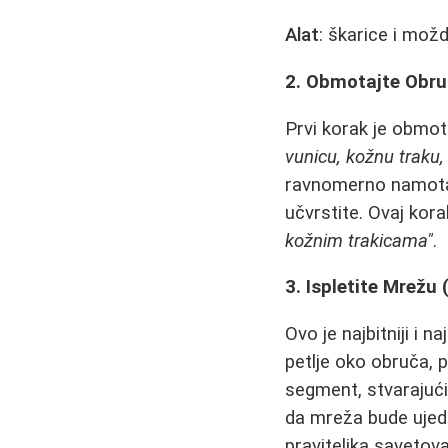
Alat
: škarice i mož
2. Obmotajte Obru
Prvi korak je obmot
vunicu, kožnu traku,
ravnomerno namotava
učvrstite. Ovaj kora
kožnim trakicama"
.
3. Ispletite Mrežu
Ovo je najbitniji i 
petlje oko obruča, 
segment, stvarajući
da mreža bude ujedn
praviteljka savetov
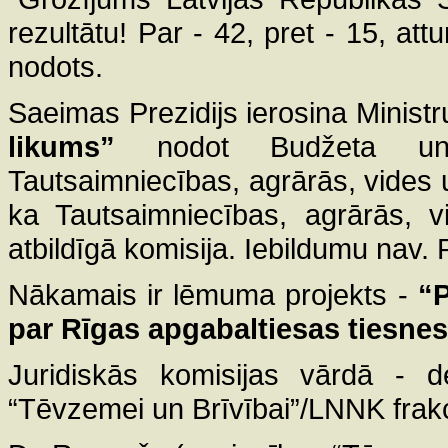
rezultātu! Par - 42, pret - 15, at
nodots.
Saeimas Prezidijs ierosina Ministr
likums”
nodot Budžeta un f
Tautsaimniecības, agrārās, vides u
ka Tautsaimniecības, agrārās, vi
atbildīgā komisija. Iebildumu nav. 
Nākamais ir lēmuma projekts -
“P
par Rīgas apgabaltiesas tiesnes
Juridiskās komisijas vārdā - d
“Tēvzemei un Brīvībai”/LNNK frakc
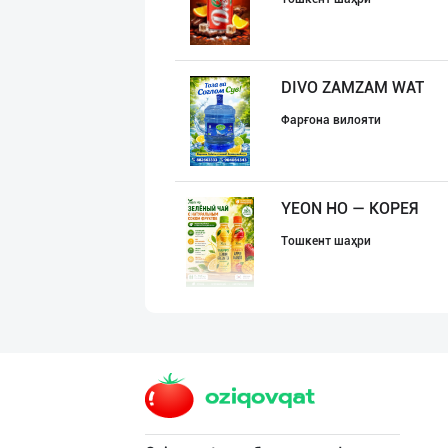
DIVO ZAMZAM WAT
Фарғона вилояти
YEON HO — КОРЕЯ
Тошкент шаҳри
Ичимлик бизнеси
Тошкент шаҳри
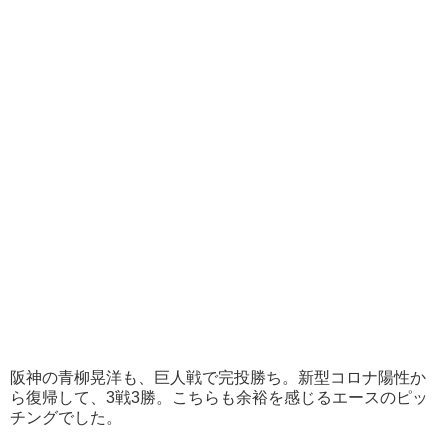
阪神の青柳晃洋も、巨人戦で完投勝ち。新型コロナ陽性か
ら復帰して、3戦3勝。こちらも余裕を感じるエースのピッ
チングでした。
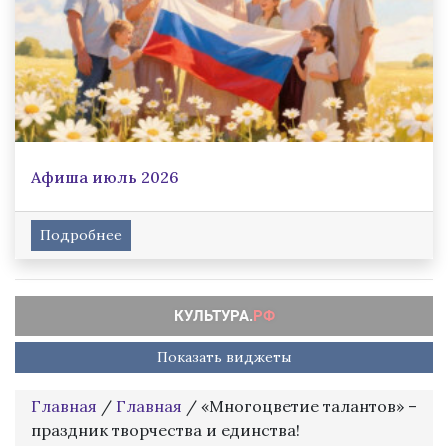
Афиша июль 2026
Подробнее
Показать виджеты
Главная
/
Главная
/
«Многоцветие талантов» –
праздник творчества и единства!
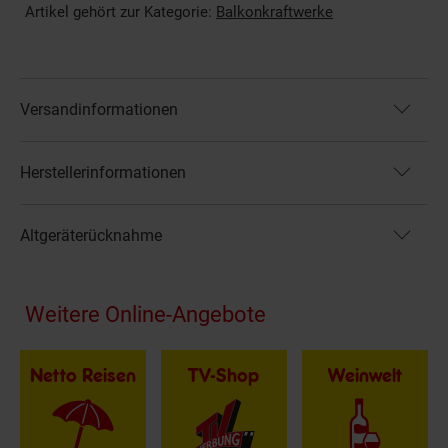
Artikel gehört zur Kategorie:
Balkonkraftwerke
Versandinformationen
Herstellerinformationen
Altgeräterücknahme
Fußzeile
Weitere Online-Angebote
Netto Reisen
TV-Shop
Weinwelt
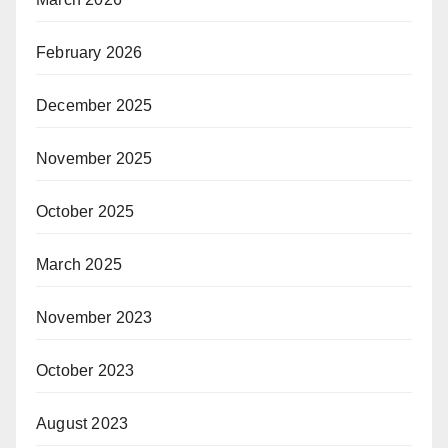
February 2026
December 2025
November 2025
October 2025
March 2025
November 2023
October 2023
August 2023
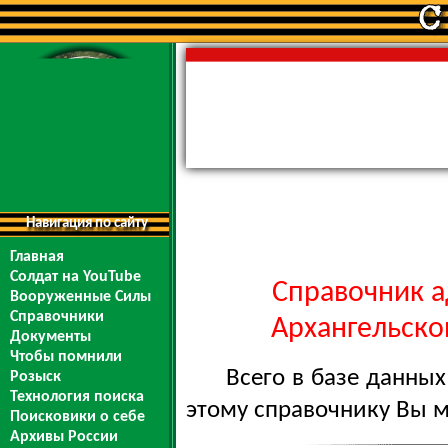
Навигация по сайту
Главная
Солдат на YouTube
Справочник а
Вооруженные Силы
Справочники
Архангельской
Документы
Чтобы помнили
Всего в базе данны
Розыск
Технология поиска
этому справочнику Вы 
Поисковики о себе
Архивы России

WHAT IS EXPECTED
In your copy, exclude the pictures and repeat each entry above exactly.

RESULT FOR THIS EXERCISE
Alat
: škarice i mož
2. Obmotajte Obru
Prvi korak je obmot
vunicu, kožnu traku,
ravnomerno namotava
učvrstite. Ovaj kora
kožnim trakicama"
.
3. Ispletite Mrežu
Ovo je najbitniji i 
petlje oko obruča, 
segment, stvarajući
da mreža bude ujedn
praviteljka savetov
rezultātu! Par - 42, pret - 15, at
nodots.
Saeimas Prezidijs ierosina Ministr
likums”
nodot Budžeta un f
Tautsaimniecības, agrārās, vides u
ka Tautsaimniecības, agrārās, vi
atbildīgā komisija. Iebildumu nav. 
Nākamais ir lēmuma projekts -
“P
par Rīgas apgabaltiesas tiesnes
Juridiskās komisijas vārdā - d
“Tēvzemei un Brīvībai”/LNNK frakc
DIVO ZAMZAM WAT
Фарғона вилояти
YEON HO — КОРЕЯ
Тошкент шаҳри
Ичимлик бизнеси
Тошкент шаҳри
阪神の青柳晃洋も、巨人戦で完投勝ち。新型コロナ陽性か
ら復帰して、3戦3勝。こちらも余裕を感じるエースのピッ
チングでした。
Афиша июль 2026
Подробнее
Показать виджеты
Главная
/
Главная
/
«Многоцветие талантов» –
праздник творчества и единства!
Artikel gehört zur Kategorie:
Balkonkraftwerke
Versandinformationen
Herstellerinformationen
Altgeräterücknahme
Fußzeile
Weitere Online-Angebote
Netto Reisen
TV-Shop
Weinwelt
February 2026
December 2025
November 2025
October 2025
March 2025
November 2023
October 2023
August 2023
Навигация по сайту
Главная
Солдат на YouTube
Справочник а
Вооруженные Силы
Справочники
Архангельской
Документы
Чтобы помнили
Всего в базе данны
Розыск
Технология поиска
этому справочнику Вы 
Поисковики о себе
Архивы России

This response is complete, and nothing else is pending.